I just finished a great little book. Michael Lewis’s (The Blind Side, The Big Short) is “Boomerang.”
I think like many people, I only partially understand the reasons the economy has gone down the toilet over the past three years. While I get the general idea behind the housing boom, loose credit and CDO’s, I still have trouble getting my mind around them. Lewis did a great job in “The Big Short” of telling the stories of some investors who anticipated the big bust of 2007-08 and profited greatly from their insight.
In “Boomerang,” he takes a look at several countries and examines how they reacted to having massive amounts of free credit in the early 2000s. He looks at:
- Iceland, where everyone wanted to become an investment banker, whether they knew anything about investment banking or not.
- Greece, where the government created a massive entitlement state on borrowed money and with a population that doesn’t want to pay their taxes.
- Ireland, where the Irish took the free money and created their own housing bubble.

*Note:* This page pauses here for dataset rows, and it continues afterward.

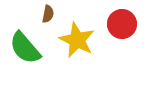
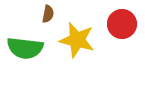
yellow star: rotated 12 degrees counterclockwise
green semicircle: rotated 42 degrees counterclockwise
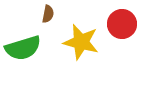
yellow star: moved 4 px right, 2 px down
green semicircle: moved 2 px left; rotated 24 degrees counterclockwise
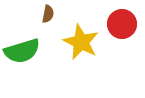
yellow star: rotated 12 degrees clockwise
green semicircle: moved 1 px left, 3 px down
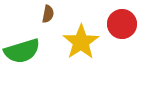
yellow star: rotated 12 degrees clockwise
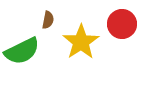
brown semicircle: moved 6 px down
green semicircle: rotated 9 degrees counterclockwise
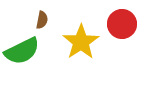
brown semicircle: moved 6 px left
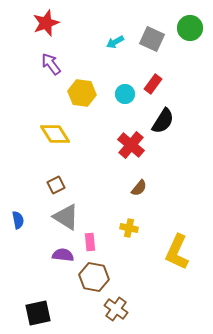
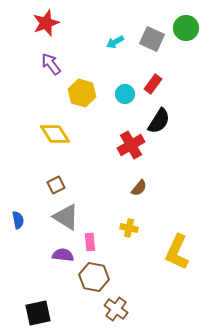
green circle: moved 4 px left
yellow hexagon: rotated 8 degrees clockwise
black semicircle: moved 4 px left
red cross: rotated 20 degrees clockwise
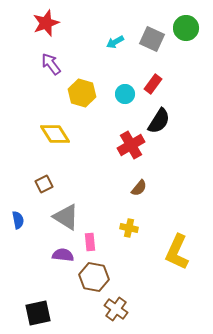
brown square: moved 12 px left, 1 px up
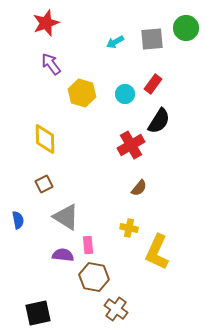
gray square: rotated 30 degrees counterclockwise
yellow diamond: moved 10 px left, 5 px down; rotated 32 degrees clockwise
pink rectangle: moved 2 px left, 3 px down
yellow L-shape: moved 20 px left
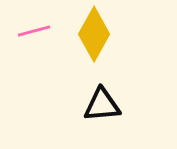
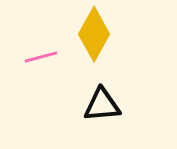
pink line: moved 7 px right, 26 px down
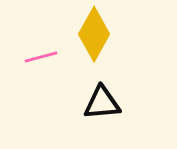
black triangle: moved 2 px up
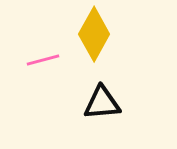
pink line: moved 2 px right, 3 px down
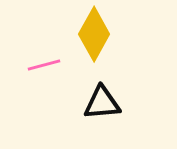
pink line: moved 1 px right, 5 px down
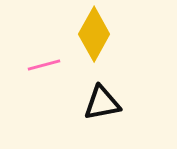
black triangle: rotated 6 degrees counterclockwise
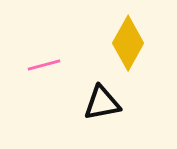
yellow diamond: moved 34 px right, 9 px down
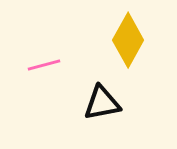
yellow diamond: moved 3 px up
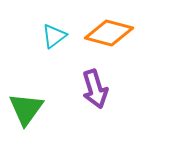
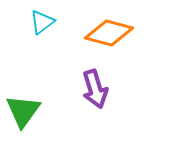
cyan triangle: moved 12 px left, 14 px up
green triangle: moved 3 px left, 2 px down
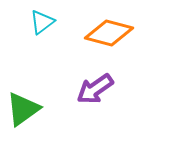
purple arrow: rotated 72 degrees clockwise
green triangle: moved 2 px up; rotated 18 degrees clockwise
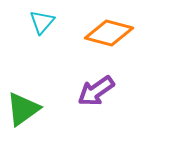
cyan triangle: rotated 12 degrees counterclockwise
purple arrow: moved 1 px right, 2 px down
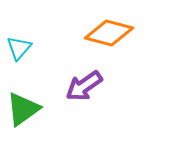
cyan triangle: moved 23 px left, 26 px down
purple arrow: moved 12 px left, 5 px up
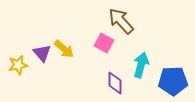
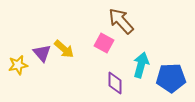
blue pentagon: moved 2 px left, 3 px up
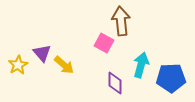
brown arrow: rotated 36 degrees clockwise
yellow arrow: moved 16 px down
yellow star: rotated 18 degrees counterclockwise
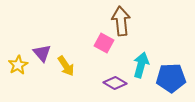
yellow arrow: moved 2 px right, 1 px down; rotated 15 degrees clockwise
purple diamond: rotated 60 degrees counterclockwise
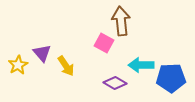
cyan arrow: rotated 105 degrees counterclockwise
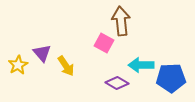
purple diamond: moved 2 px right
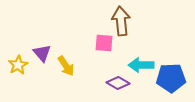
pink square: rotated 24 degrees counterclockwise
purple diamond: moved 1 px right
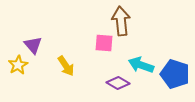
purple triangle: moved 9 px left, 8 px up
cyan arrow: rotated 20 degrees clockwise
blue pentagon: moved 4 px right, 4 px up; rotated 20 degrees clockwise
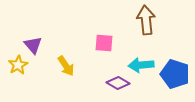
brown arrow: moved 25 px right, 1 px up
cyan arrow: rotated 25 degrees counterclockwise
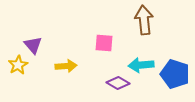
brown arrow: moved 2 px left
yellow arrow: rotated 60 degrees counterclockwise
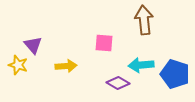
yellow star: rotated 24 degrees counterclockwise
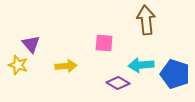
brown arrow: moved 2 px right
purple triangle: moved 2 px left, 1 px up
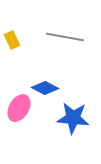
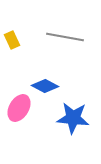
blue diamond: moved 2 px up
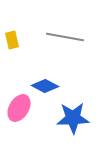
yellow rectangle: rotated 12 degrees clockwise
blue star: rotated 8 degrees counterclockwise
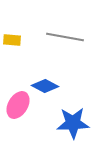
yellow rectangle: rotated 72 degrees counterclockwise
pink ellipse: moved 1 px left, 3 px up
blue star: moved 5 px down
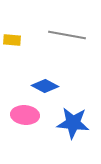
gray line: moved 2 px right, 2 px up
pink ellipse: moved 7 px right, 10 px down; rotated 64 degrees clockwise
blue star: rotated 8 degrees clockwise
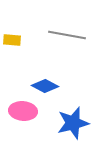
pink ellipse: moved 2 px left, 4 px up
blue star: rotated 20 degrees counterclockwise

- And Germany, where the bankers pretty-much financed most of the other countries.
He finishes up in California – another economy with a population that wants massive government services without having to pay taxes to pay for them.
The best part of the book is Lewis’s writing style. While “The Big Short” and “The Blind Side” were both serious, straight-to-the-point narrations, “Boomerang” is tongue-in-cheek to the point of being almost whimsical. He pokes some serious fun at the cultural tendencies of the people in all those countries. In every chapter, I found myself chuckling over his observations and analysis. I’m not sure anyone in the subject-countries would appreciate his sense of humor, but I sure did.
“Boomerang” is fairly short, and you don’t need an MBA to understand it. If you are curious about what is happening right now in places like Greece and Italy, Lewis has some answers…and a few laughs too.